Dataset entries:
* * * *
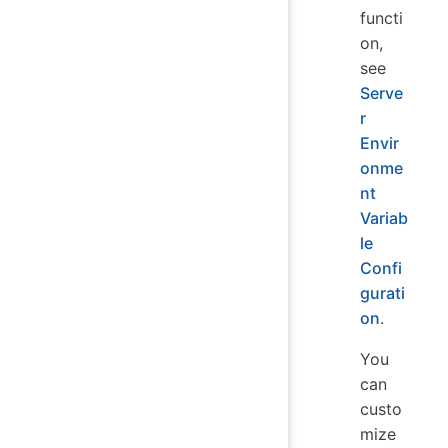
functi
on,
see
Serve
r
Envir
onme
nt
Variab
le
Confi
gurati
on
.
You
can
custo
mize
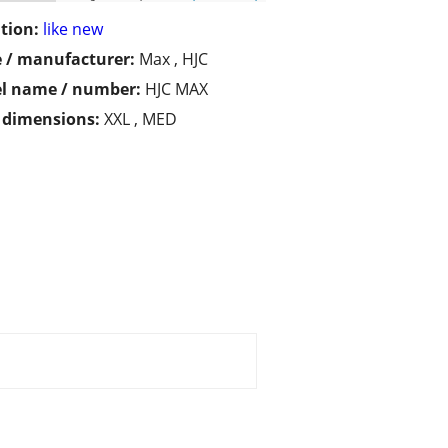
tion:
like new
 / manufacturer:
Max , HJC
l name / number:
HJC MAX
/ dimensions:
XXL , MED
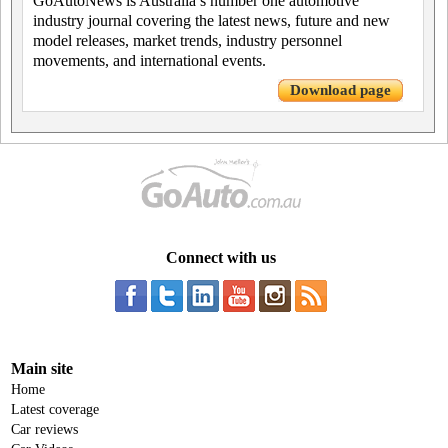
GoAutoNews is Australia’s number one automotive
industry journal covering the latest news, future and new
model releases, market trends, industry personnel
movements, and international events.
Download page
Connect with us
Main site
Home
Latest coverage
Car reviews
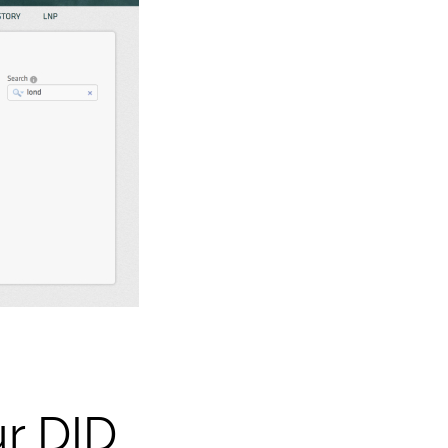
ur DID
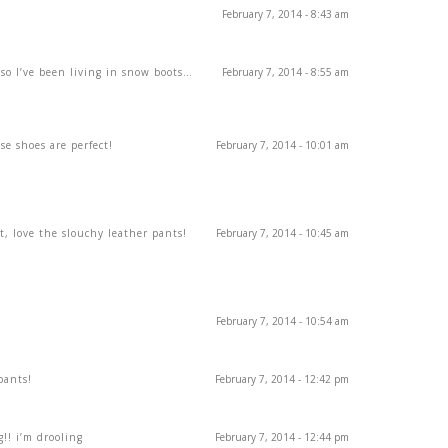
February 7, 2014 - 8:43 am
 so I’ve been living in snow boots…
February 7, 2014 - 8:55 am
se shoes are perfect!
February 7, 2014 - 10:01 am
t, love the slouchy leather pants!
February 7, 2014 - 10:45 am
February 7, 2014 - 10:54 am
pants!
February 7, 2014 - 12:42 pm
!! i’m drooling
February 7, 2014 - 12:44 pm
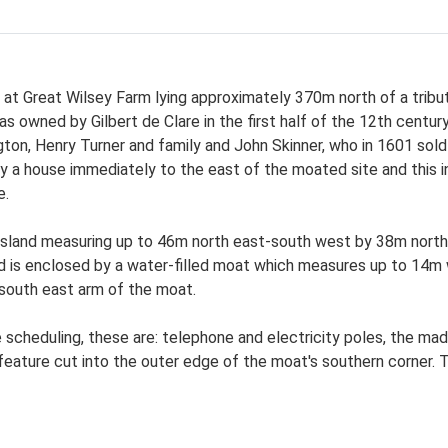
t Great Wilsey Farm lying approximately 370m north of a tributa
s owned by Gilbert de Clare in the first half of the 12th centur
gton, Henry Turner and family and John Skinner, who in 1601 sold 
by a house immediately to the east of the moated site and this 
e.
 island measuring up to 46m north east-south west by 38m north
d is enclosed by a water-filled moat which measures up to 14m 
south east arm of the moat.
scheduling, these are: telephone and electricity poles, the mad
eature cut into the outer edge of the moat's southern corner. T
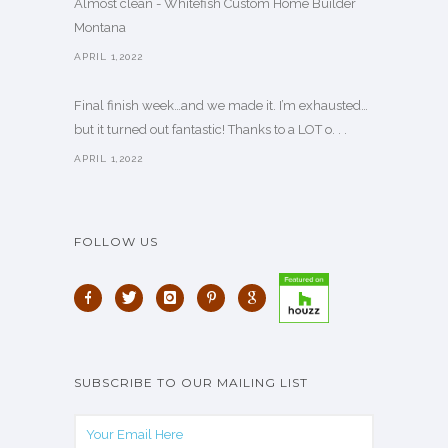
Almost clean - Whitefish Custom Home Builder
Montana
APRIL 1,2022
Final finish week…and we made it. I’m exhausted…
but it turned out fantastic! Thanks to a LOT o. . .
APRIL 1,2022
FOLLOW US
SUBSCRIBE TO OUR MAILING LIST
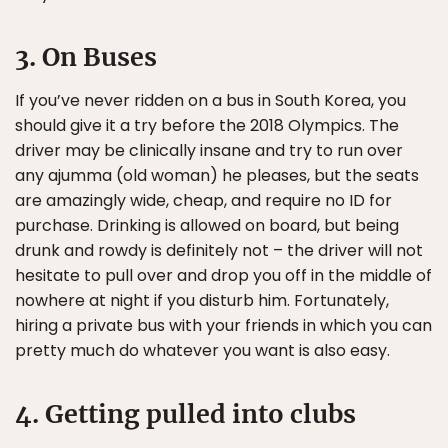
3. On Buses
If you’ve never ridden on a bus in South Korea, you
should give it a try before the 2018 Olympics. The
driver may be clinically insane and try to run over
any ajumma (old woman) he pleases, but the seats
are amazingly wide, cheap, and require no ID for
purchase. Drinking is allowed on board, but being
drunk and rowdy is definitely not – the driver will not
hesitate to pull over and drop you off in the middle of
nowhere at night if you disturb him. Fortunately,
hiring a private bus with your friends in which you can
pretty much do whatever you want is also easy.
4. Getting pulled into clubs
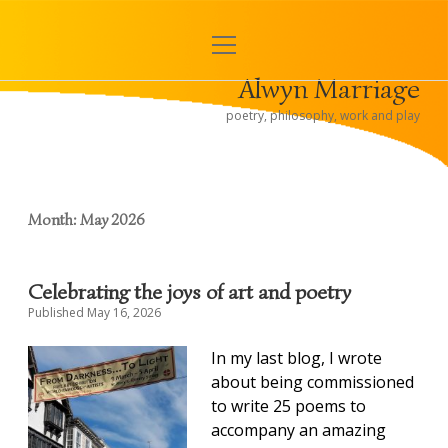
open
< Alwyn and Hugh
menu
Alwyn Marriage
Sidebar
poetry, philosophy, work and play
Month:
May 2026
Celebrating the joys of art and poetry
Published May 16, 2026
In
my last blog, I wrote
about being commissioned
to write 25 poems to
accompany an amazing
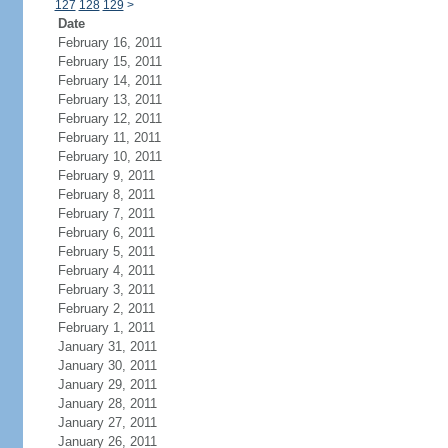
127
128
129
>
Date
February 16, 2011
February 15, 2011
February 14, 2011
February 13, 2011
February 12, 2011
February 11, 2011
February 10, 2011
February 9, 2011
February 8, 2011
February 7, 2011
February 6, 2011
February 5, 2011
February 4, 2011
February 3, 2011
February 2, 2011
February 1, 2011
January 31, 2011
January 30, 2011
January 29, 2011
January 28, 2011
January 27, 2011
January 26, 2011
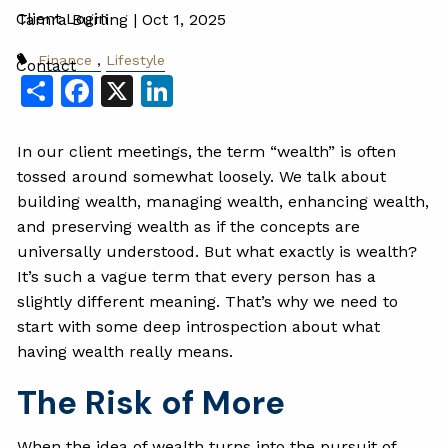
Client Login
Tamra Burling |
Oct 1, 2025
Finance
Lifestyle
Contact
Share
Facebook
X
LinkedIn
In our client meetings, the term “wealth” is often
tossed around somewhat loosely. We talk about
building wealth, managing wealth, enhancing wealth,
and preserving wealth as if the concepts are
universally understood. But what exactly is wealth?
It’s such a vague term that every person has a
slightly different meaning. That’s why we need to
start with some deep introspection about what
having wealth really means.
The Risk of More
When the idea of wealth turns into the pursuit of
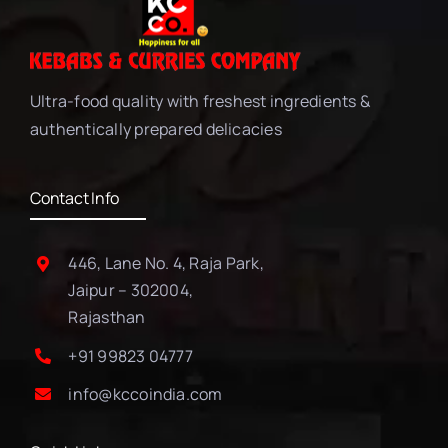
Ultra-food quality with freshest ingredients &
authentically prepared delicacies
Contact Info
446, Lane No. 4, Raja Park,
Jaipur – 302004,
Rajasthan
+91 99823 04777
info@kccoindia.com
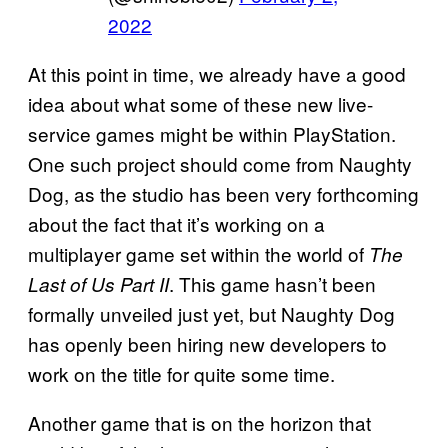
2022
At this point in time, we already have a good
idea about what some of these new live-
service games might be within PlayStation.
One such project should come from Naughty
Dog, as the studio has been very forthcoming
about the fact that it’s working on a
multiplayer game set within the world of
The
. This game hasn’t been
Last of Us Part II
formally unveiled just yet, but Naughty Dog
has openly been hiring new developers to
work on the title for quite some time.
Another game that is on the horizon that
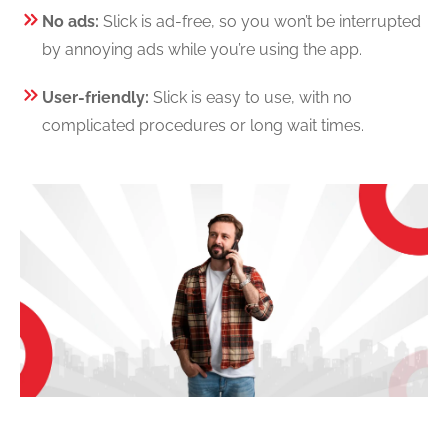
No ads:
Slick is ad-free, so you won’t be interrupted
by annoying ads while you’re using the app.
User-friendly:
Slick is easy to use, with no
complicated procedures or long wait times.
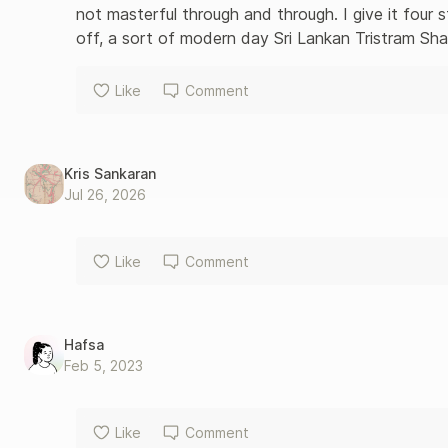
not masterful through and through. I give it four st
off, a sort of modern day Sri Lankan Tristram Sh
Like
Comment
Kris Sankaran
Jul 26, 2026
Like
Comment
Hafsa
Feb 5, 2023
Like
Comment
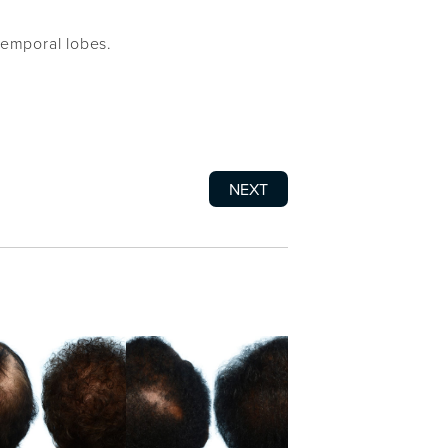
temporal lobes.
NEXT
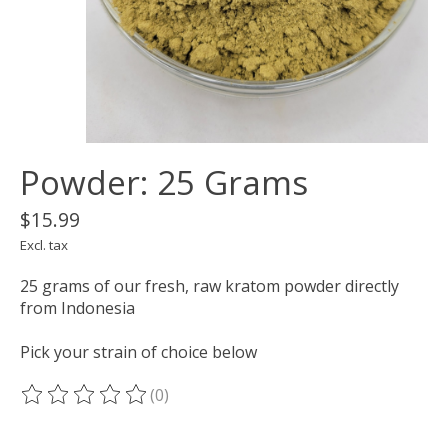
Powder: 25 Grams
$15.99
Excl. tax
25 grams of our fresh, raw kratom powder directly
from Indonesia
Pick your strain of choice below
(0)
The rating of this product is
0
out of 5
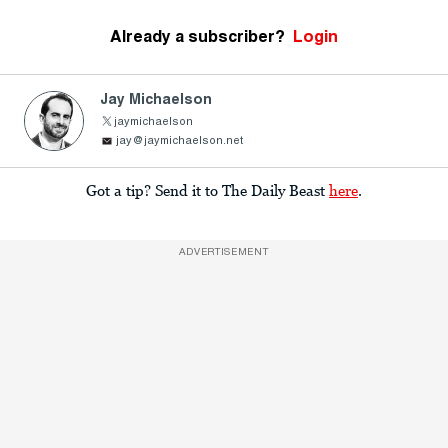
Already a subscriber?
Login
Jay Michaelson
jaymichaelson
jay@jaymichaelson.net
Got a tip? Send it to The Daily Beast
here
.
ADVERTISEMENT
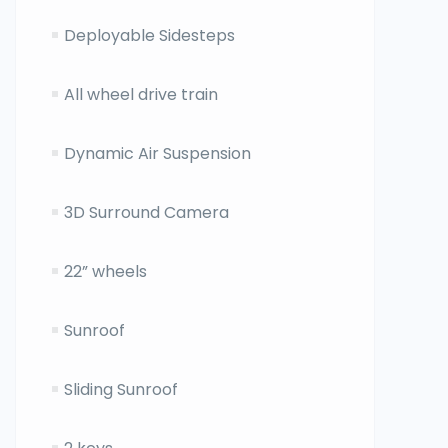
Deployable Sidesteps
All wheel drive train
Dynamic Air Suspension
3D Surround Camera
22” wheels
Sunroof
Sliding Sunroof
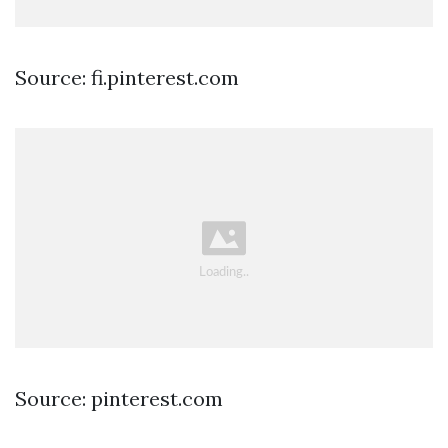
Source: fi.pinterest.com
Source: pinterest.com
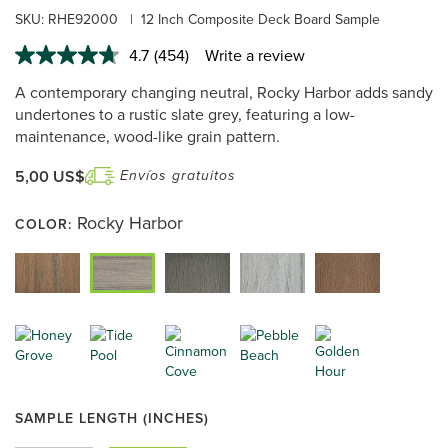
SKU:
RHE92000
|
12 Inch Composite Deck Board Sample
4.7
(454)
Write a review
Read
454
A contemporary changing neutral, Rocky Harbor adds sandy
Reviews.
Same
undertones to a rustic slate grey, featuring a low-
page
maintenance, wood-like grain pattern.
link.
5,00 US$
Envíos gratuitos
Rocky Harbor
COLOR:
SAMPLE LENGTH (INCHES)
* * * *
• _Your task_
Above are the records; please give again, exactly and in full, only the lines that run from the line with "Final finish week…and" through the line with "driver may be", with no pictures.

• _Solution to this task_
Final finish week…and we made it. I’m exhausted…
but it turned out fantastic! Thanks to a LOT o. . .
APRIL 1,2022
FOLLOW US
SUBSCRIBE TO OUR MAILING LIST
3. On Buses
If you’ve never ridden on a bus in South Korea, you
should give it a try before the 2018 Olympics. The
driver may be clinically insane and try to run over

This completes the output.